I presented my paper, To Know Is Not Important: an exploration of knowledge and equality, at the 2012 Annual Meeting of the American Education Research Association. The paper was submitted to the Ivan Illich SIG, in response to their call for proposal that explored the conferences theme, “To Know is Not Enough.”
The session was called, Not Knowing and the Politics of Powerlessness in Empire. The two other papers were good. I especially liked Mike Hayes‘ idea of “generation” (via Hardt & Negri) as opposed to participation in his talk, “The Deschooled citizen: Educating the Citizen of Empire.” While he wasn’t talking about the internet and “participatory culture.” I think it is relevant.
Overall, the Illich SIG attracts an interesting group of scholars, and the round table, with about 16 people, included snacks, inspired a spontaneous poem, and had cupcake artwork.
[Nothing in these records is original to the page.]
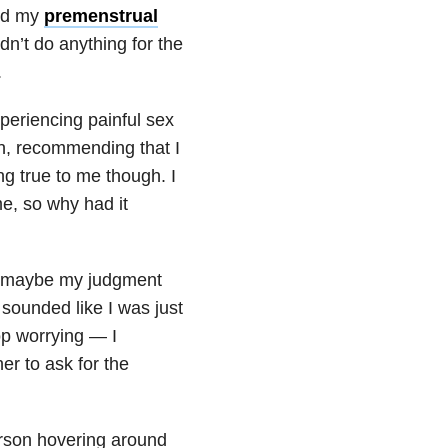
and my
premenstrual
dn’t do anything for the
.
periencing painful sex
in, recommending that I
ing true to me though. I
me, so why had it
 — maybe my judgment
 sounded like I was just
top worrying — I
er to ask for the
erson hovering around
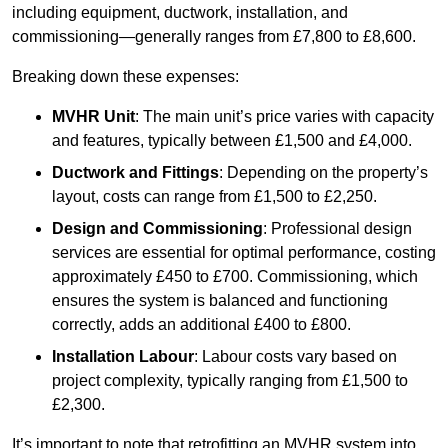
including equipment, ductwork, installation, and
commissioning—generally ranges from £7,800 to £8,600.
Breaking down these expenses:
MVHR Unit
: The main unit’s price varies with capacity
and features, typically between £1,500 and £4,000.
Ductwork and Fittings
: Depending on the property’s
layout, costs can range from £1,500 to £2,250.
Design and Commissioning
: Professional design
services are essential for optimal performance, costing
approximately £450 to £700. Commissioning, which
ensures the system is balanced and functioning
correctly, adds an additional £400 to £800.
Installation Labour
: Labour costs vary based on
project complexity, typically ranging from £1,500 to
£2,300.
It’s important to note that retrofitting an MVHR system into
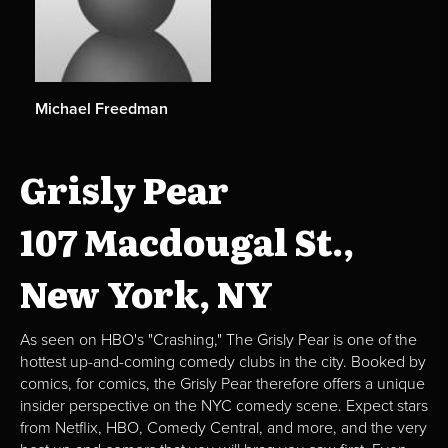
Michael Freedman
Grisly Pear
107 Macdougal St.,
New York, NY
As seen on HBO's "Crashing," The Grisly Pear is one of the
hottest up-and-coming comedy clubs in the city. Booked by
comics, for comics, the Grisly Pear therefore offers a unique
insider perspective on the NYC comedy scene. Expect stars
from Netflix, HBO, Comedy Central, and more, and the very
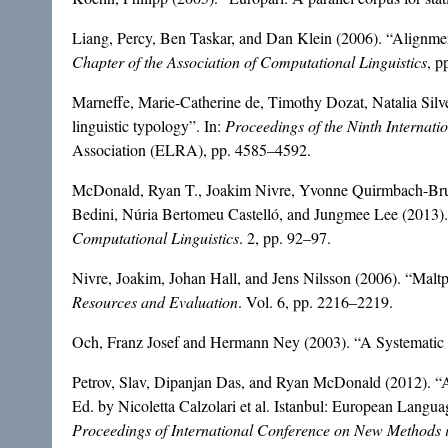
Liang, Percy, Ben Taskar, and Dan Klein (2006). “Alignme
Chapter of the Association of Computational Linguistics
, p
Marneffe, Marie-Catherine de, Timothy Dozat, Natalia Silv
linguistic typology”. In:
Proceedings of the Ninth Internat
Association (ELRA), pp. 4585–4592.
McDonald, Ryan T., Joakim Nivre, Yvonne Quirmbach-Brun
Bedini, Núria Bertomeu Castelló, and Jungmee Lee (2013).
Computational Linguistics
. 2, pp. 92–97.
Nivre, Joakim, Johan Hall, and Jens Nilsson (2006). “Maltp
Resources and Evaluation
. Vol. 6, pp. 2216–2219.
Och, Franz Josef and Hermann Ney (2003). “A Systematic C
Petrov, Slav, Dipanjan Das, and Ryan McDonald (2012). “A
Ed. by Nicoletta Calzolari et al. Istanbul: European Langu
Proceedings of International Conference on New Methods 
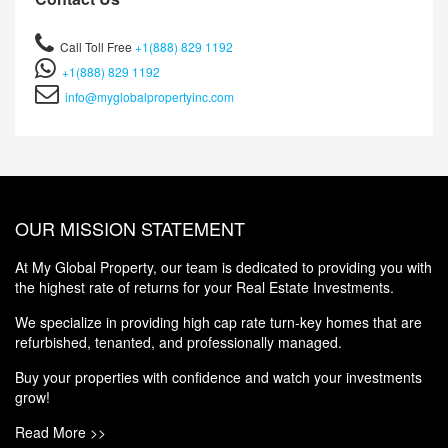
Call Toll Free
+1(888) 829 1192
+1(888) 829 1192
info@myglobalpropertyinc.com
OUR MISSION STATEMENT
At My Global Property, our team is dedicated to providing you with
the highest rate of returns for your Real Estate Investments.
We specialize in providing high cap rate turn-key homes that are
refurbished, tenanted, and professionally managed.
Buy your properties with confidence and watch your investments
grow!
Read More >>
I was very happy that friends Liz de Freitas, Robbie McClintock, and Devayani Tirthali came to hear the paper. Without further ado, here’s the title abstract and link to full paper:
To Know Is Not Important: an exploration of knowledge and equality
This paper questions the idea that knowledge is central to our understanding of learning and education. In particular it investigates the “knowledge is power” paradigm that underlies both neoliberal education reform and critical pedagogy. Ivan Illich and Jacques Rancière offer a counter narrative, where ignorance, not knowledge is power. Power, from this view, cannot be packaged as knowledge, but is evident in horizontal, convivial, democratic relationships.